Meetings began in March between ISU Workforce Training, Partners for Prosperity (P4P), Fort Hall Community Health Nursing (CHN), Fort Hall Education, Employment & Training/Temporary Assistance for Needy Families (EET/TANF) department, and the Shoshone-Bannock Tribal Employment Rights Office (TERO). Several large and small group meetings were held to plan for anything possible that would promote or be a barrier to student success.

Potential students were invited to an orientation session on June 3 to discuss the class and allow streamlining of the application process.  After an extensive selection process, class started on June 24.  

“I am amazed at the effort and heart behind preparing for this class. From Donner Ellsworth’s (EET/TANF) genuine concern that we identify all barriers to success, to Judy McClanahan’s (P4P) numerous humble generosities, to Norma Wadsworth’s (CHN) seeking additional funding for clinical supplies, gas, and daycare, to community members offering free tutoring – all involved are going beyond the requirements of the job,” said Cheryl DenHartog, Workforce Training Health Programs Manager and instructor of the course.
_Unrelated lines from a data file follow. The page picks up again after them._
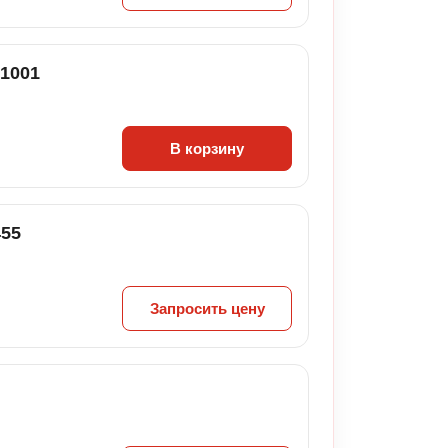
1001
В корзину
455
Запросить цену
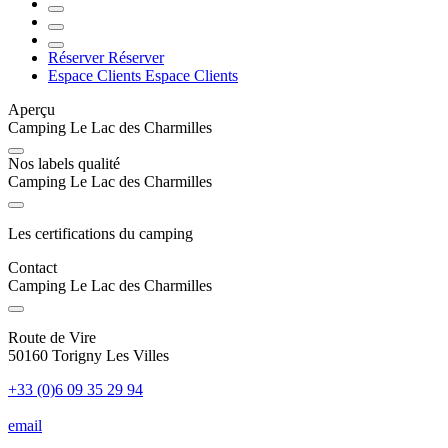
touristiques.
Réserver
Réserver
Espace Clients
Espace Clients
Aperçu
Camping Le Lac des Charmilles
Nos labels qualité
Camping Le Lac des Charmilles
Les certifications du camping
Contact
Camping Le Lac des Charmilles
Route de Vire
50160 Torigny Les Villes
+33 (0)6 09 35 29 94
email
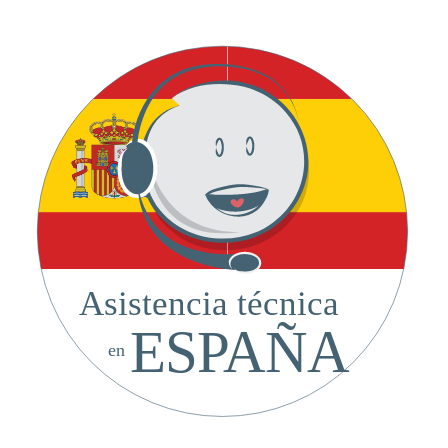
Asistencia técnica
ESPAÑA
en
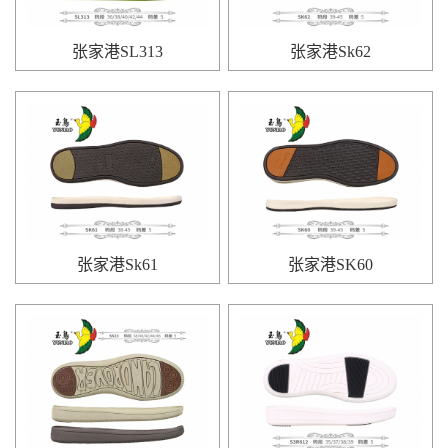
张家港SL313
张家港Sk62
张家港Sk61
张家港SK60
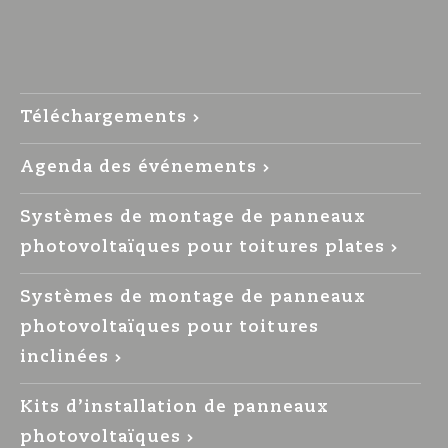
Téléchargements
Agenda des événements
Systèmes de montage de panneaux
photovoltaïques pour toitures plates
Systèmes de montage de panneaux
photovoltaïques pour toitures
inclinées
Kits d’installation de panneaux
photovoltaïques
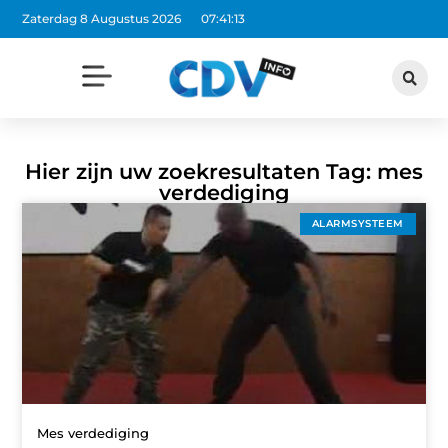
Zaterdag 8 Augustus 2026
07:41:13
Hier zijn uw zoekresultaten Tag: mes
verdediging
ALARMSYSTEEM
Mes verdediging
These efforts do not go unrecognized by the students. “I don’t think I have seen the level of group-wide hard work that I have seen in this class. All students come to class eager to learn and ready to do what it takes to succeed.  Comments reflect that they appreciate the confidence all parties have in them and gratitude for funding provided,” said DenHartog.

“Partners for Prosperity is proud to be part of this pilot project on the Fort Hall Reservation, and is extremely proud of the students who are putting forth the biggest effort. They are bright, intelligent women who are dedicated to taking a step up in their careers,” said Judy McClanahan, Partners for Prosperity, Adult Education & Training Working Group facilitator. “Cheryl DenHartog is an amazing instructor who instills the desire to succeed in each of her students.”
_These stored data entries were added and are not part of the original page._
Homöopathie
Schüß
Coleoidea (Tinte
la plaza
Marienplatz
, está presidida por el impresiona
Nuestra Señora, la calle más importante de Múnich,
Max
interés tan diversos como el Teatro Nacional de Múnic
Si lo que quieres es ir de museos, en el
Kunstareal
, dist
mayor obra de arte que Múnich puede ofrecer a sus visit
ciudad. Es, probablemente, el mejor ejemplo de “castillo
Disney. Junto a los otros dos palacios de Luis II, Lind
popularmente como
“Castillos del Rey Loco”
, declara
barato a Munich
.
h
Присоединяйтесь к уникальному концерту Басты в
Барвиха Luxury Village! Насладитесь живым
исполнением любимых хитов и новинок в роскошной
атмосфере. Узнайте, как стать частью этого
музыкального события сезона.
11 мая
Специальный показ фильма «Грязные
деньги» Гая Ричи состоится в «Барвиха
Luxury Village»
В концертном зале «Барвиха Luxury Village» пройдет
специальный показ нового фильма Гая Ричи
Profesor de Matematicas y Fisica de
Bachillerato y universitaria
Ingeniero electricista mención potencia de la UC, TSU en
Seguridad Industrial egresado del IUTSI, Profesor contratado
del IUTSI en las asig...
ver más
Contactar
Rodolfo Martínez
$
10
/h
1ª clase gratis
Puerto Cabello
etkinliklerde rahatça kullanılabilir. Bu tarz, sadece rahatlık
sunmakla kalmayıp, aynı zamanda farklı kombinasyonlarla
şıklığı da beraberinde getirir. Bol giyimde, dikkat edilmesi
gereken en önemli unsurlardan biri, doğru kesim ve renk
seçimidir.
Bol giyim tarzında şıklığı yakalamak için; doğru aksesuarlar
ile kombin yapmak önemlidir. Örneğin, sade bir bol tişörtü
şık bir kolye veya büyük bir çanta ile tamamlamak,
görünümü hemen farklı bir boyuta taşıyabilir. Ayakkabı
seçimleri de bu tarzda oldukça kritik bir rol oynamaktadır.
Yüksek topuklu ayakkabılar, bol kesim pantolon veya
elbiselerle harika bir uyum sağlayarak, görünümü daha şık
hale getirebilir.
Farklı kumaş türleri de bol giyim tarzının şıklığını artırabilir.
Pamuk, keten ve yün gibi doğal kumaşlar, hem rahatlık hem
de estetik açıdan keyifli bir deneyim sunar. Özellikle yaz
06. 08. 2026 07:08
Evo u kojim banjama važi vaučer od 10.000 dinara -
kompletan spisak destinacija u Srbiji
There are currently 18 students in the class. Students are expected to finish the class in late August.

“We are very excited about this partnership,” said Joseph Fleishman Director of Workforce Training at ISU.  “We are committed to providing quality educational programming that will enable our students to enjoy a higher quality of life.  We look forward to offering several new educational programs on site at Fort Hall in the immediate future.”